WHAT NEEDS TO BE DONE: Working from the top of the listing below, retype each line through the line containing "Капронові стрічки", both included, with no pictures.
══════
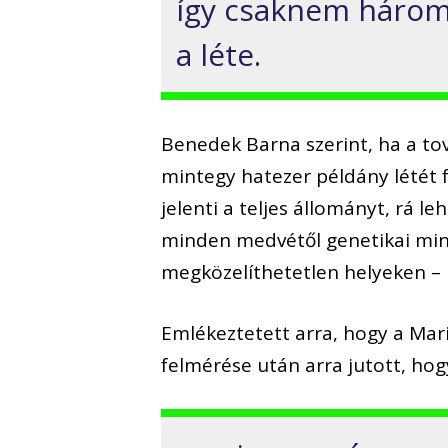
így csaknem három
a léte.
Benedek Barna szerint, ha a to
mintegy hatezer példány létét 
jelenti a teljes állományt, rá 
minden medvétől genetikai mint
megközelíthetetlen helyeken –
Emlékeztetett arra, hogy a Mar
felmérése után arra jutott, ho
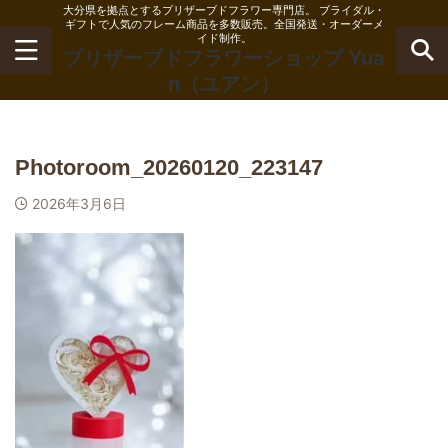
大分県を拠点とするプリザーブドフラワー専門店。 ブライダル・
ギフトで人気のフレーム商品を多数販売。全国発送・オーダーメ
イド制作。
プリザーブドフラワーショップ Yua
n（ユアン）
Photoroom_20260120_223147
2026年3月6日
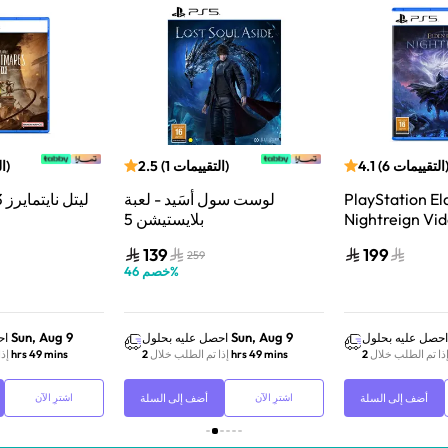
التقييمات
6
(
4.1
)
التقييمات
1
(
2.5
)
ا
PlayStation El
لوست سول أسَيد - لعبة
ليتل نايتمايرز 3 | بلايستيشن 5
Nightreign Vi
بلايستيشن 5
Playstation 5
139
199
259
%
خصم
46
Sun, Aug 9
Sun, Aug 9
احصل عليه بحلول
احصل عليه بحلول
اح
ذا تم الطلب خلال
2 hrs 49 mins
إذا تم الطلب خلال
2 hrs 49 mins
إذ
أضف إلى السلة
أضف إلى السلة
اشترِ الآن
اشترِ الآن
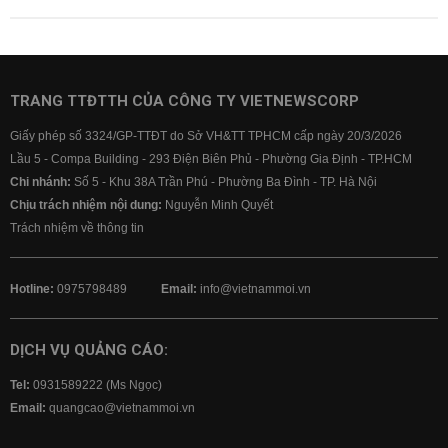
TRANG TTĐTTH CỦA CÔNG TY VIETNEWSCORP
Giấy phép số 3324/GP-TTĐT do Sở VH&TT TPHCM cấp ngày 20/3/2026
Lầu 5 - Compa Building - 293 Điện Biên Phủ - Phường Gia Định - TP.HCM
Chi nhánh:
Số 5 - Khu 38A Trần Phú - Phường Ba Đình - TP. Hà Nội
Chịu trách nhiệm nội dung:
Nguyễn Minh Quyết
Trách nhiệm về thông tin
Hotline:
0975798489
Email:
info@vietnammoi.vn
DỊCH VỤ QUẢNG CÁO:
Tel:
0931589222 (Ms Ngọc)
Email:
quangcao@vietnammoi.vn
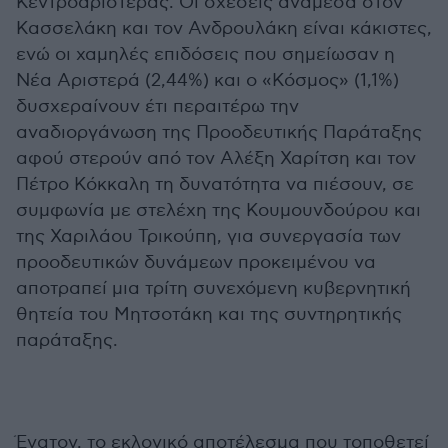
Κεντροαριστεράς. Οι σχέσεις ανάμεσα στον
Κασσελάκη και τον Ανδρουλάκη είναι κάκιστες,
ενώ οι χαμηλές επιδόσεις που σημείωσαν η
Νέα Αριστερά (2,44%) και ο «Κόσμος» (1,1%)
δυσχεραίνουν έτι περαιτέρω την
αναδιοργάνωση της Προοδευτικής Παράταξης
αφού στερούν από τον Αλέξη Χαρίτση και τον
Πέτρο Κόκκαλη τη δυνατότητα να πιέσουν, σε
συμφωνία με στελέχη της Κουμουνδούρου και
της Χαριλάου Τρικούπη, για συνεργασία των
προοδευτικών δυνάμεων προκειμένου να
αποτραπεί μια τρίτη συνεχόμενη κυβερνητική
θητεία του Μητσοτάκη και της συντηρητικής
παράταξης.
Ένατον, το εκλογικό αποτέλεσμα που τοποθετεί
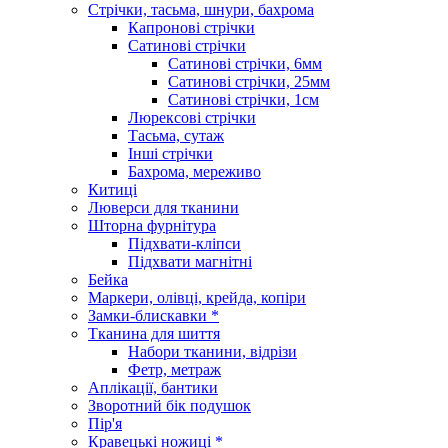
Стрічки, тасьма, шнури, бахрома
Капронові стрічки
Сатинові стрічки
Сатинові стрічки, 6мм
Сатинові стрічки, 25мм
Сатинові стрічки, 1см
Люрексові стрічки
Тасьма, сутаж
Інші стрічки
Бахрома, мереживо
Китиці
Люверси для тканини
Шторна фурнітура
Підхвати-кліпси
Підхвати магнітні
Бейка
Маркери, олівці, крейда, копіри
Замки-блискавки *
Тканина для шиття
Набори тканини, відрізи
Фетр, метраж
Аплікації, бантики
Зворотний бік подушок
Пір'я
Кравецькі ножиці *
══════
WRITTEN RESPONSE:
így csaknem három
a léte.
Benedek Barna szerint, ha a to
mintegy hatezer példány létét 
jelenti a teljes állományt, rá 
minden medvétől genetikai mint
megközelíthetetlen helyeken –
Emlékeztetett arra, hogy a Mar
felmérése után arra jutott, ho
大分県を拠点とするプリザーブドフラワー専門店。 ブライダル・
ギフトで人気のフレーム商品を多数販売。全国発送・オーダーメ
イド制作。
プリザーブドフラワーショップ Yua
n（ユアン）
Photoroom_20260120_223147
2026年3月6日
التقييمات
6
(
4.1
)
التقييمات
1
(
2.5
)
ا
PlayStation El
لوست سول أسَيد - لعبة
ليتل نايتمايرز 3 | بلايستيشن 5
Nightreign Vi
بلايستيشن 5
Playstation 5
139
199
259
%
خصم
46
Sun, Aug 9
Sun, Aug 9
احصل عليه بحلول
احصل عليه بحلول
اح
ذا تم الطلب خلال
2 hrs 49 mins
إذا تم الطلب خلال
2 hrs 49 mins
إذ
أضف إلى السلة
أضف إلى السلة
اشترِ الآن
اشترِ الآن
TRANG TTĐTTH CỦA CÔNG TY VIETNEWSCORP
Giấy phép số 3324/GP-TTĐT do Sở VH&TT TPHCM cấp ngày 20/3/2026
Lầu 5 - Compa Building - 293 Điện Biên Phủ - Phường Gia Định - TP.HCM
Chi nhánh:
Số 5 - Khu 38A Trần Phú - Phường Ba Đình - TP. Hà Nội
Chịu trách nhiệm nội dung:
Nguyễn Minh Quyết
Trách nhiệm về thông tin
Hotline:
0975798489
Email:
info@vietnammoi.vn
DỊCH VỤ QUẢNG CÁO:
Tel:
0931589222 (Ms Ngọc)
Email:
quangcao@vietnammoi.vn
Κεντροαριστεράς. Οι σχέσεις ανάμεσα στον
Κασσελάκη και τον Ανδρουλάκη είναι κάκιστες,
ενώ οι χαμηλές επιδόσεις που σημείωσαν η
Νέα Αριστερά (2,44%) και ο «Κόσμος» (1,1%)
δυσχεραίνουν έτι περαιτέρω την
αναδιοργάνωση της Προοδευτικής Παράταξης
αφού στερούν από τον Αλέξη Χαρίτση και τον
Πέτρο Κόκκαλη τη δυνατότητα να πιέσουν, σε
συμφωνία με στελέχη της Κουμουνδούρου και
της Χαριλάου Τρικούπη, για συνεργασία των
προοδευτικών δυνάμεων προκειμένου να
αποτραπεί μια τρίτη συνεχόμενη κυβερνητική
θητεία του Μητσοτάκη και της συντηρητικής
παράταξης.
Ένατον, το εκλογικό αποτέλεσμα που τοποθετεί
Стрічки, тасьма, шнури, бахрома
Капронові стрічки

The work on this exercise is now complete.